WORK INSTRUCTIONS >>
Scan the records below for the string "Венера" and return every line where it appears.

DATA EXTRACTS >>
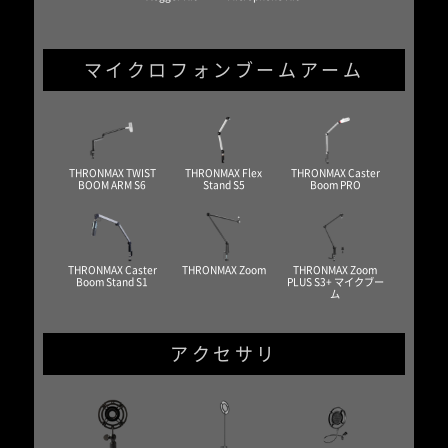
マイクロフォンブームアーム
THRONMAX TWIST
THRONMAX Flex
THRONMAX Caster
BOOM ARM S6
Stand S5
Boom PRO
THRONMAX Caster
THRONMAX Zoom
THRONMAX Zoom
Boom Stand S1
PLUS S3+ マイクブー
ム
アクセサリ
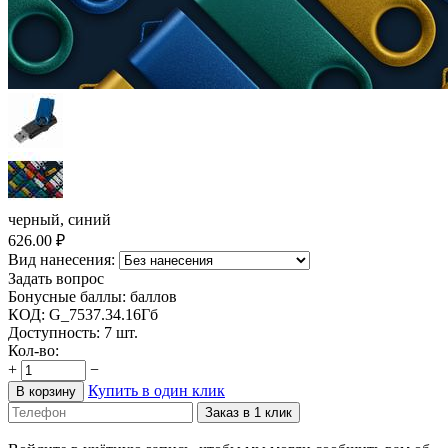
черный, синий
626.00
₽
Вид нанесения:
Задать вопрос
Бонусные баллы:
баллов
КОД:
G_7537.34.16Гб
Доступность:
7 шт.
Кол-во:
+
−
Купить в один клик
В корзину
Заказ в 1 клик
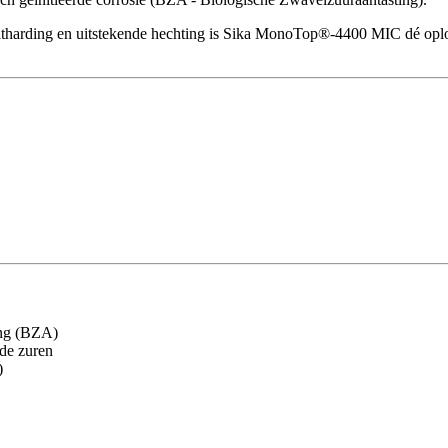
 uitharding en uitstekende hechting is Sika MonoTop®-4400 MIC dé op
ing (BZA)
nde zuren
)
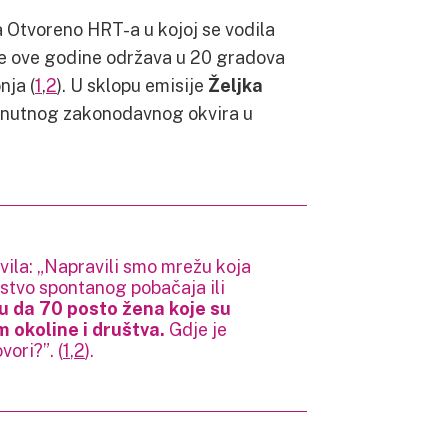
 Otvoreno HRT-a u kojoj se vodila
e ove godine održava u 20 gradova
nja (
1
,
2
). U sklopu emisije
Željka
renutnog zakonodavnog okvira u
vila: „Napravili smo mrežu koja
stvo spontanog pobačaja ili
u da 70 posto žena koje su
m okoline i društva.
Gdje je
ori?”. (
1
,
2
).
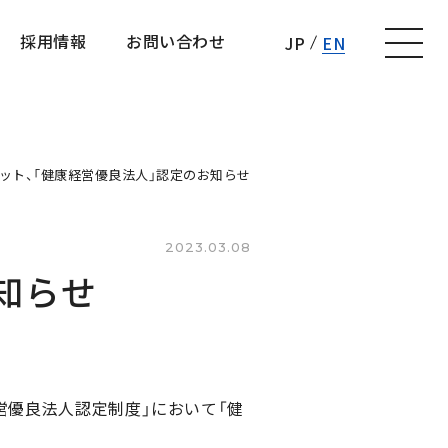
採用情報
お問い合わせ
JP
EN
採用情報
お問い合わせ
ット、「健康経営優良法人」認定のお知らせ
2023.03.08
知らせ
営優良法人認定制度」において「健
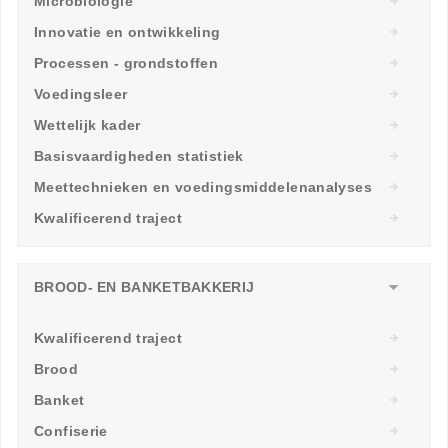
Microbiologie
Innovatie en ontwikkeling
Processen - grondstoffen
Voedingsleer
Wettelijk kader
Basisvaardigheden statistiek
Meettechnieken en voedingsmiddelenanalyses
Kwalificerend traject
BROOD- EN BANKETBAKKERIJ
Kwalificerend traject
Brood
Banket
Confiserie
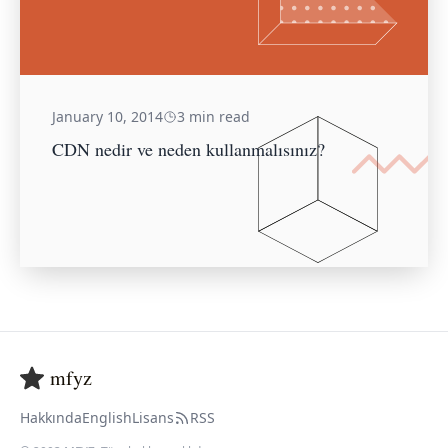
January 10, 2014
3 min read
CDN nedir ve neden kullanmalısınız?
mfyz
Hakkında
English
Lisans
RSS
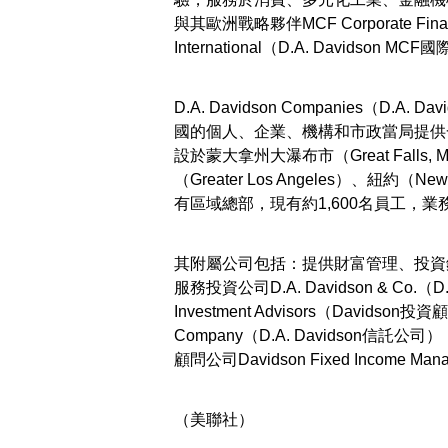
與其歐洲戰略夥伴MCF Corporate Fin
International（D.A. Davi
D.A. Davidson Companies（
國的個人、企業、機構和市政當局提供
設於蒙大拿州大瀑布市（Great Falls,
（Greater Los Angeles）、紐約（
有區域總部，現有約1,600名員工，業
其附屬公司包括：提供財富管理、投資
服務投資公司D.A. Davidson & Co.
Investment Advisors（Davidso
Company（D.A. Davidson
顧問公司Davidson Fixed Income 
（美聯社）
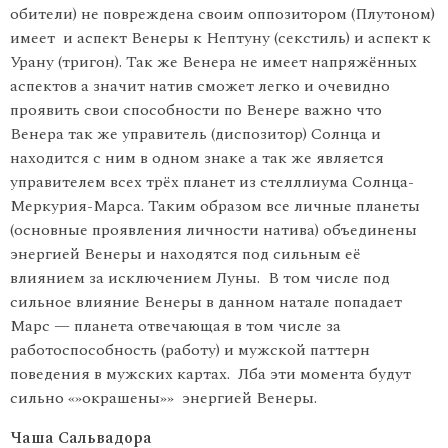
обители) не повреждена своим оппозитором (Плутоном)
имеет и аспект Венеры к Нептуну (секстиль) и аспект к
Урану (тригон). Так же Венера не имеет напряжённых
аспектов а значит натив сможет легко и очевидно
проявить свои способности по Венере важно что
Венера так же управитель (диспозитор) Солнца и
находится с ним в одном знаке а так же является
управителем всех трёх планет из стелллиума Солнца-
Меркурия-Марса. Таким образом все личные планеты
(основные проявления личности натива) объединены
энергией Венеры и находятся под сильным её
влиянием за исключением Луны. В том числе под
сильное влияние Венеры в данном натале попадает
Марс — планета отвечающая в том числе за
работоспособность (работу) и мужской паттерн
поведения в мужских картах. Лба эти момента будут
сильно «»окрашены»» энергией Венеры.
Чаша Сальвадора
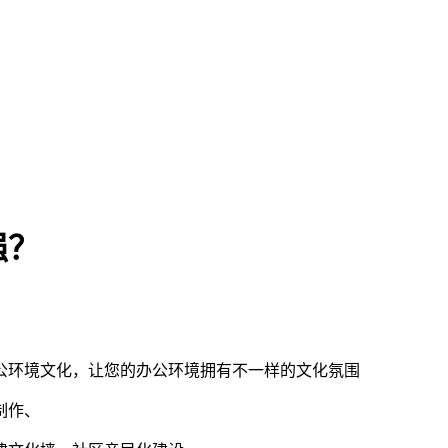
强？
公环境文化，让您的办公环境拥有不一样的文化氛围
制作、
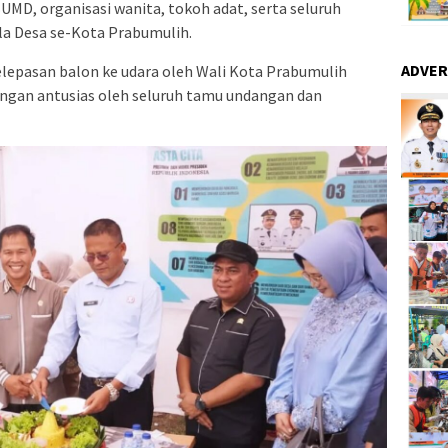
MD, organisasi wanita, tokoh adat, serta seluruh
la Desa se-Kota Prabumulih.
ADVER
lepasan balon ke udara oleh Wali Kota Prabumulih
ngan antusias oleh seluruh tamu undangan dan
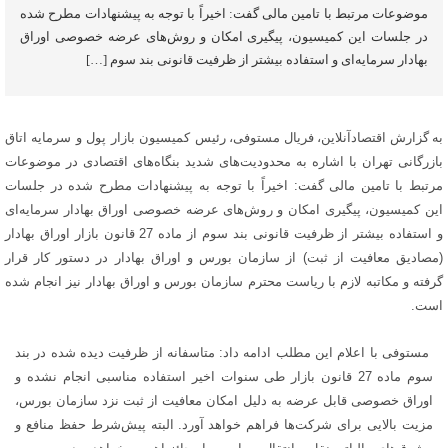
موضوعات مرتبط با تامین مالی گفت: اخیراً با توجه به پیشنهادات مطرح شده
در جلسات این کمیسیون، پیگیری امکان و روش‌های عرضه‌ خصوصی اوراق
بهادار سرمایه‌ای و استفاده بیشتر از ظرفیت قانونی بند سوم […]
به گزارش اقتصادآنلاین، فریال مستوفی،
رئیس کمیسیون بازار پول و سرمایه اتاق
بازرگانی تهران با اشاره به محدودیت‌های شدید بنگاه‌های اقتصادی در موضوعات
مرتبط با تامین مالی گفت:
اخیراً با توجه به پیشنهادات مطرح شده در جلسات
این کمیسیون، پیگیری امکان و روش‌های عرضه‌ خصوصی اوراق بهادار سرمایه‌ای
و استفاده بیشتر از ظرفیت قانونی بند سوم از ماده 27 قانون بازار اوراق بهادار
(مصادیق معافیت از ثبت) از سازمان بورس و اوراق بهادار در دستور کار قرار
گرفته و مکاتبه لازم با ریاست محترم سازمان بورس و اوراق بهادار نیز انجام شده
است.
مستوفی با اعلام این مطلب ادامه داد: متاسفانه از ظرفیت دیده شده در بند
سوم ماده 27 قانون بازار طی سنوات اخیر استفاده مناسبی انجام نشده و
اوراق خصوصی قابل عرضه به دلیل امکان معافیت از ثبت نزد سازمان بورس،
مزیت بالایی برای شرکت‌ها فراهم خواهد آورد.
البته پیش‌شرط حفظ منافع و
* * *
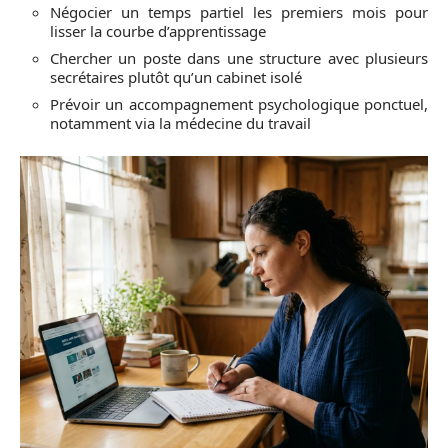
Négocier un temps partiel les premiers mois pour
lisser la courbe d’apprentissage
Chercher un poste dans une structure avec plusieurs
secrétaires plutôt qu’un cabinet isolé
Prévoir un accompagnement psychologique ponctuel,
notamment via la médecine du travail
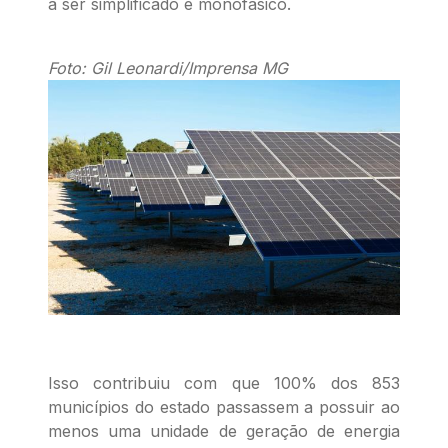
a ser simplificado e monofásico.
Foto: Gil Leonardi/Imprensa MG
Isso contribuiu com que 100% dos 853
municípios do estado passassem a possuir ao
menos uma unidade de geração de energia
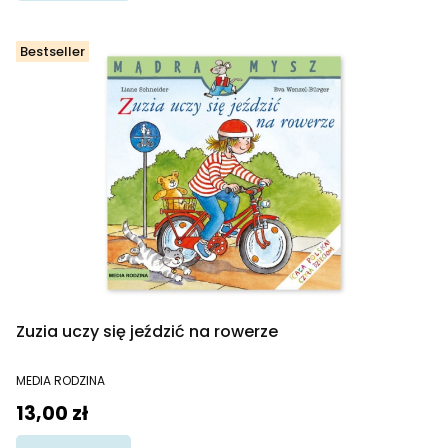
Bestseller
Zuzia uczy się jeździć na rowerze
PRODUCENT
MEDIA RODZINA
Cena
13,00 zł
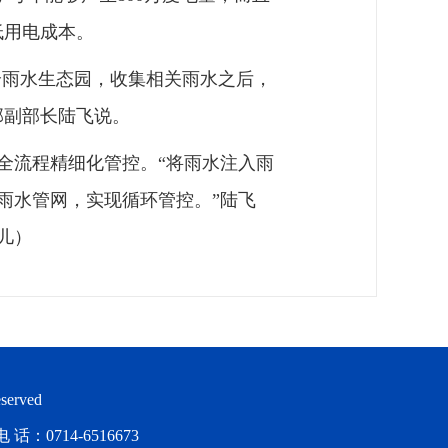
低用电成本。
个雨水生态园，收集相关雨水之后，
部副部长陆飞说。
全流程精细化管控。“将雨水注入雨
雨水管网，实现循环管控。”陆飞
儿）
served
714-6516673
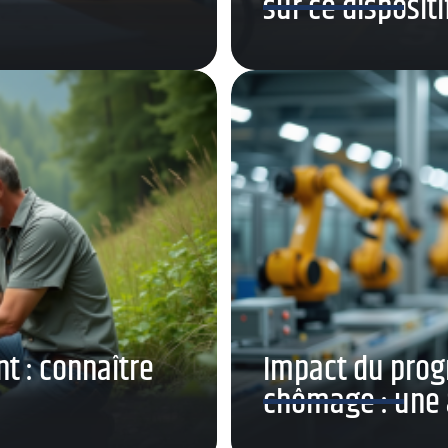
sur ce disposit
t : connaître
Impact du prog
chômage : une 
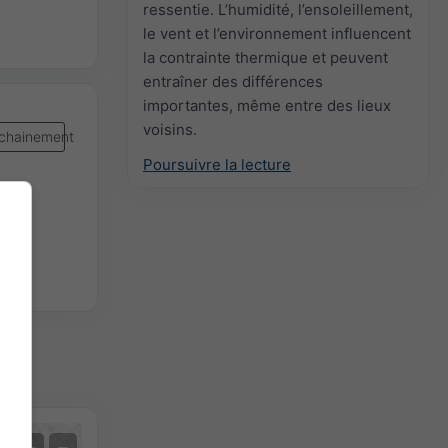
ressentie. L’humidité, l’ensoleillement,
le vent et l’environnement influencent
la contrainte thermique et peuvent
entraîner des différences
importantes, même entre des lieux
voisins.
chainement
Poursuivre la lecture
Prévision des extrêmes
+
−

EXERCISE OUTPUT >>
Урану (тригон). Так же Венера не имеет напряжённых
Венера так же управитель (диспозитор) Солнца и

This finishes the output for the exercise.